Featuring no nudity, no rapidfire editing, and no larger than life personalities, Fanny Hill is unrecongnizable as a Russ Meyer picture. There are, however, a few scraps of the director’s personality to be found scattered throughout the film. His second black & white film in a row (after 1963’s Lorna), the film at the very least fits into the current phase of work in a vague visual sense, even if it in no way can be understood as a black & white “roughie” (the genre he was working in at the time). True to most Meyer pictures, there is a weakling male character who gets continually punished for his supposedly unmasculine affectionate love. Fanny’s main beau’s life is intentionally derailed by the film’s Evil Madame to the point where he’s driven to crossdressing in order to sneak into the brothel & come to his fiancé’s rescue (a gag that was repeated in such respectable films as Leprechaun in the Hood). There’s also a repeat of a gag from Europe in the Raw where a chamber pot is emptied upon an unsuspecting passerby, possibly capturing exactly what the fiercely American Meyer thought of Europe in a nutshell. The film’s very light use of S&M and lipstick lesbianism was more of a telegraph of what was to come in Meyer’s work than a reflection of where it had already been. Otherwise, Fanny Hill has essentially no trace of the madman auteur/pervert’s unique touch.

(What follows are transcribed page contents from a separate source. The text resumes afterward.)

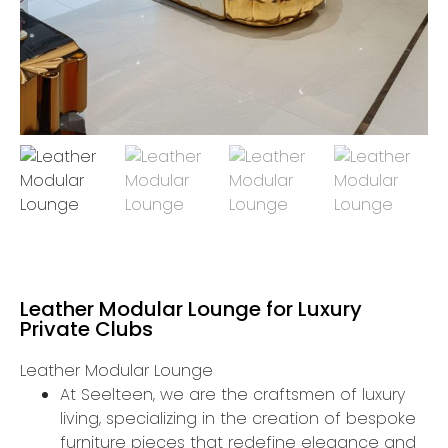
Leather Modular Lounge for Luxury
Private Clubs
Leather Modular Lounge
At Seelteen, we are the craftsmen of luxury
living, specializing in the creation of bespoke
furniture pieces that redefine elegance and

That’s not to say that Fanny Hill isn’t enjoyable as a broad comedy about the sexcapades of a naïve sex worker that has no idea that she’s been employed by a brothel. In addition to erasing Russ Meyer’s personality from the picture, Zugsmith’s production also bears almost no resemblance to its source material, a novel often credited as the first English language example of pornographic prose, but it does squeeze by as a light romp that finds humor in the simple things: raw fish falling into cleavage, men dressing as women & getting hit on by their unknowing bosses, and an onslaught of cheap sex jokes soaring over the head of an unbelievably innocent protagonist. There are certainly much worse fates than that.